In a survey of 300 CFOs and finance leaders in May 2020, 90 percent of respondents said they anticipate investing more, less, or the same amount in AI since COVID-19. To get the full benefits, and thus competitive advantage, from such investments, CFOs must look beyond projects that only aim to modernize the function, however.
The top priorities should be to improve the organization’s data architecture to support future AI goals; to invest in citizen data scientists so that AI production can be rapidly scaled where successful; and to redesign the organization’s reporting suite so that is best aligned with internal customer needs rather than with traditional finance tasks.

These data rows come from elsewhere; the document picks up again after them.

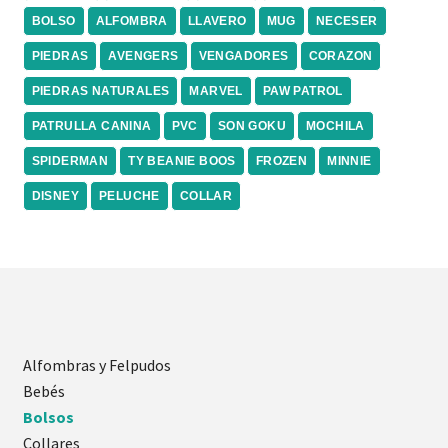
BOLSO
ALFOMBRA
LLAVERO
MUG
NECESER
PIEDRAS
AVENGERS
VENGADORES
CORAZON
PIEDRAS NATURALES
MARVEL
PAW PATROL
PATRULLA CANINA
PVC
SON GOKU
MOCHILA
SPIDERMAN
TY BEANIE BOOS
FROZEN
MINNIE
DISNEY
PELUCHE
COLLAR
Alfombras y Felpudos
Bebés
Bolsos
Collares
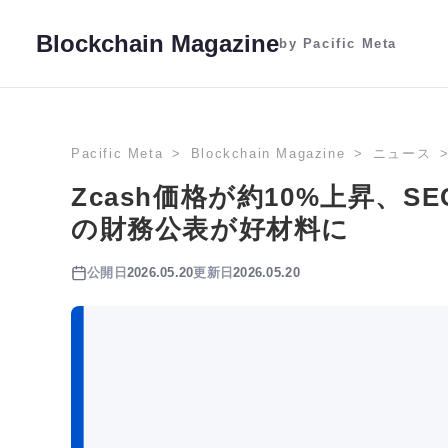
Blockchain Magazine
by Pacific Meta
Pacific Meta
Blockchain Magazine
ニュース
Zcash価格が約10%上昇、S
の財務公表が好材料に
公開日
2026.05.20
更新日
2026.05.20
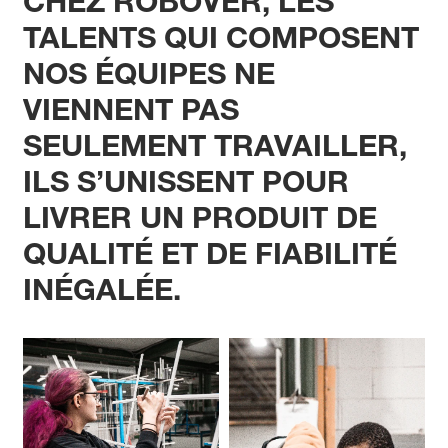
CHEZ ROBOVER, LES
TALENTS QUI COMPOSENT
NOS ÉQUIPES NE
VIENNENT PAS
SEULEMENT TRAVAILLER,
ILS S’UNISSENT POUR
LIVRER UN PRODUIT DE
QUALITÉ ET DE FIABILITÉ
INÉGALÉE.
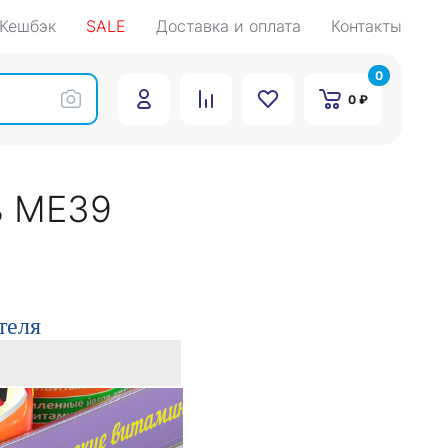
Кешбэк
SALE
Доставка и оплата
Контакты
0
0 ₽
ь ME39
теля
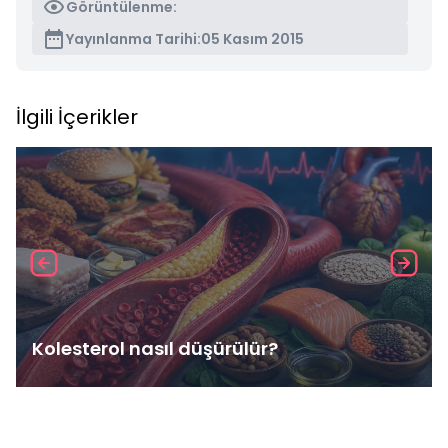
Görüntülenme:
Yayınlanma Tarihi:
05 Kasım 2015
İlgili İçerikler
Kolesterol nasıl düşürülür?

For example, a common use case of AI is to use machine learning to predict customers prone to late payments and issue earlier payment reminders to such customers or chase late payers automatically. Reducing late payments has a clear ROI in that it will improve a company’s cash flow. However, this is not using AI to do anything new. Finance would have chased those payments anyway, albeit less efficiently. On the other hand, something truly transformative could be using AI to identify likely late payers at the sales stage, so that sales prospects are prioritized according to which is likely to pay most promptly. This has the potential to transform a business’ approach to mitigating late payments and improve cash flow even further while reducing the need to chase for payments in the future, freeing up finance function time for higher-value work.
To avoid the inherent bias of a use-case-focused approach to AI projects, Gartner experts advise CFOs to start with a problem that needs solving, not a process that needs modernizing.